The following entries are to be repeated exactly, and the pictures are to be left behind.
------------
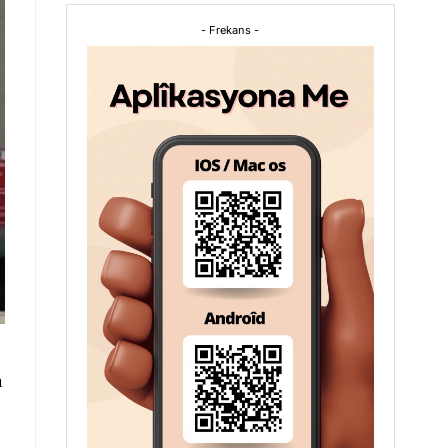
- Frekans -
n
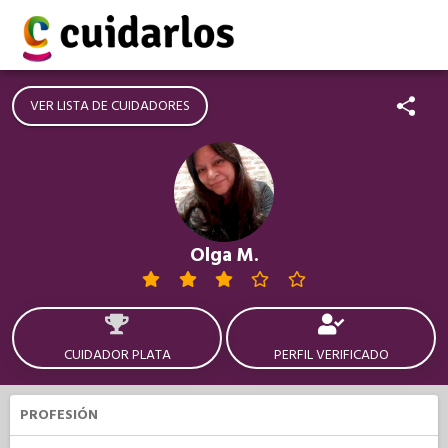
VER LISTA DE CUIDADORES
Olga M.
CUIDADOR PLATA
PERFIL VERIFICADO
PROFESIÓN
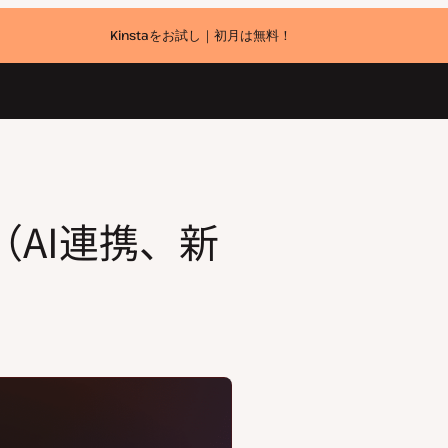
Kinstaをお試し｜初月は無料！
能（AI連携、新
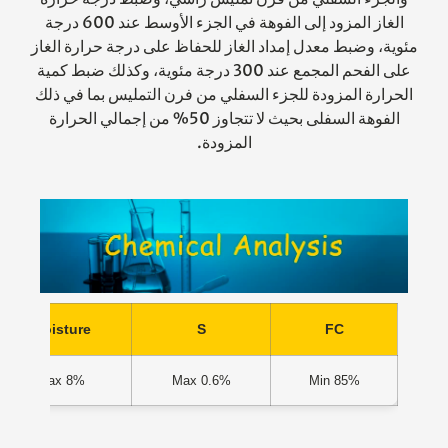
الغاز المزود إلى الفوهة في الجزء الأوسط عند 600 درجة
مئوية، وضبط معدل إمداد الغاز للحفاظ على درجة حرارة الغاز
على الفحم المجمع عند 300 درجة مئوية، وكذلك ضبط كمية
الحرارة المزودة للجزء السفلي من فرن التمليس بما في ذلك
الفوهة السفلى بحيث لا تتجاوز 50% من إجمالي الحرارة
المزودة.
Moisture
S
FC
8% Max
0.6% Max
85% Min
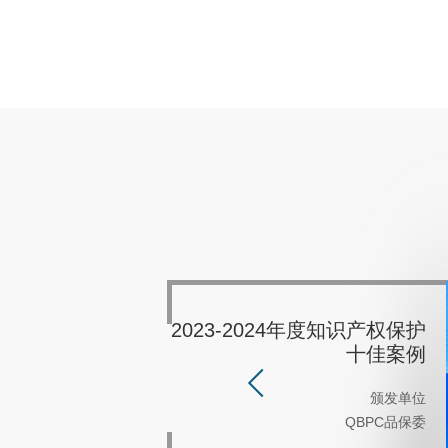
上海市知识产权服务行业协会
2023-2024年度知识产权保护
2021-2022年度知识产权保护
2019-2020年度知识产权保护
2023年度为企业开拓市场突
2022年度优秀知识产权代理
2022年度优秀知识产权合作
2022年度优秀知识产权服务
2022年度优秀知识产权服务
2021年度最佳知识产权合作
2019年度优秀知识产权代理
2020年度优秀知识产权服务
2020年度全球优秀合作伙伴
2019年度优秀知识产权服务
2022年度优秀合作伙伴
2022年度优秀合作伙伴
2021年度优秀合作伙伴
2020年度优秀合作伙伴
第七届理事会会员单位
知识产权咨询服务处
出成果奖-“拓荒奖”
十佳案例
理事单位
十佳案例
十佳案例
伙伴
伙伴
人
商
商
人
商
商
颁发单位
颁发单位
颁发单位
颁发单位
颁发单位
颁发单位
颁发单位
昕诺飞（中国）投资有限公司
昕诺飞（中国）投资有限公司
MCM特丽思控股公司
MCM特丽思控股公司
MCM特丽思控股公司
颁发单位
颁发单位
颁发单位
颁发单位
颁发单位
颁发单位
颁发单位
颁发单位
颁发单位
颁发单位
颁发单位
颁发单位
颁发单位
中国建筑材料流通协会
乐清市美格尔电子电器有限公司
上海市知识产权服务行业协会
施耐德电气（中国）有限公司
施耐德电气（中国）有限公司
武迪（上海）实业有限公司
武迪（上海）实业有限公司
浙江森马服饰有限公司
株式会社MTG
株式会社MTG
QBPC品保委
QBPC品保委
QBPC品保委
中国建筑材料流通协会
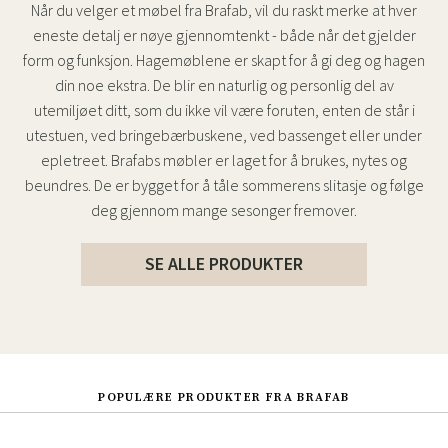
Når du velger et møbel fra Brafab, vil du raskt merke at hver
eneste detalj er nøye gjennomtenkt - både når det gjelder
form og funksjon. Hagemøblene er skapt for å gi deg og hagen
din noe ekstra. De blir en naturlig og personlig del av
utemiljøet ditt, som du ikke vil være foruten, enten de står i
utestuen, ved bringebærbuskene, ved bassenget eller under
epletreet. Brafabs møbler er laget for å brukes, nytes og
beundres. De er bygget for å tåle sommerens slitasje og følge
deg gjennom mange sesonger fremover.
SE ALLE PRODUKTER
POPULÆRE PRODUKTER FRA BRAFAB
------------
**Result for this exercise**
- Frekans -
n
VER LISTA DE CUIDADORES
Olga M.
CUIDADOR PLATA
PERFIL VERIFICADO
PROFESIÓN
Kinstaをお試し｜初月は無料！
能（AI連携、新
الغاز المزود إلى الفوهة في الجزء الأوسط عند 600 درجة
مئوية، وضبط معدل إمداد الغاز للحفاظ على درجة حرارة الغاز
على الفحم المجمع عند 300 درجة مئوية، وكذلك ضبط كمية
الحرارة المزودة للجزء السفلي من فرن التمليس بما في ذلك
الفوهة السفلى بحيث لا تتجاوز 50% من إجمالي الحرارة
المزودة.
Moisture
S
FC
8% Max
0.6% Max
85% Min
上海市知识产权服务行业协会
2023-2024年度知识产权保护
2021-2022年度知识产权保护
2019-2020年度知识产权保护
2023年度为企业开拓市场突
2022年度优秀知识产权代理
2022年度优秀知识产权合作
2022年度优秀知识产权服务
2022年度优秀知识产权服务
2021年度最佳知识产权合作
2019年度优秀知识产权代理
2020年度优秀知识产权服务
2020年度全球优秀合作伙伴
2019年度优秀知识产权服务
2022年度优秀合作伙伴
2022年度优秀合作伙伴
2021年度优秀合作伙伴
2020年度优秀合作伙伴
第七届理事会会员单位
知识产权咨询服务处
出成果奖-“拓荒奖”
十佳案例
理事单位
十佳案例
十佳案例
伙伴
伙伴
人
商
商
人
商
商
颁发单位
颁发单位
颁发单位
颁发单位
颁发单位
颁发单位
颁发单位
昕诺飞（中国）投资有限公司
昕诺飞（中国）投资有限公司
MCM特丽思控股公司
MCM特丽思控股公司
MCM特丽思控股公司
颁发单位
颁发单位
颁发单位
颁发单位
颁发单位
颁发单位
颁发单位
颁发单位
颁发单位
颁发单位
颁发单位
颁发单位
颁发单位
中国建筑材料流通协会
乐清市美格尔电子电器有限公司
上海市知识产权服务行业协会
施耐德电气（中国）有限公司
施耐德电气（中国）有限公司
武迪（上海）实业有限公司
武迪（上海）实业有限公司
浙江森马服饰有限公司
株式会社MTG
株式会社MTG
QBPC品保委
QBPC品保委
QBPC品保委
中国建筑材料流通协会
Når du velger et møbel fra Brafab, vil du raskt merke at hver
eneste detalj er nøye gjennomtenkt - både når det gjelder
form og funksjon. Hagemøblene er skapt for å gi deg og hagen
din noe ekstra. De blir en naturlig og personlig del av
utemiljøet ditt, som du ikke vil være foruten, enten de står i
utestuen, ved bringebærbuskene, ved bassenget eller under
epletreet. Brafabs møbler er laget for å brukes, nytes og
beundres. De er bygget for å tåle sommerens slitasje og følge
deg gjennom mange sesonger fremover.
SE ALLE PRODUKTER
POPULÆRE PRODUKTER FRA BRAFAB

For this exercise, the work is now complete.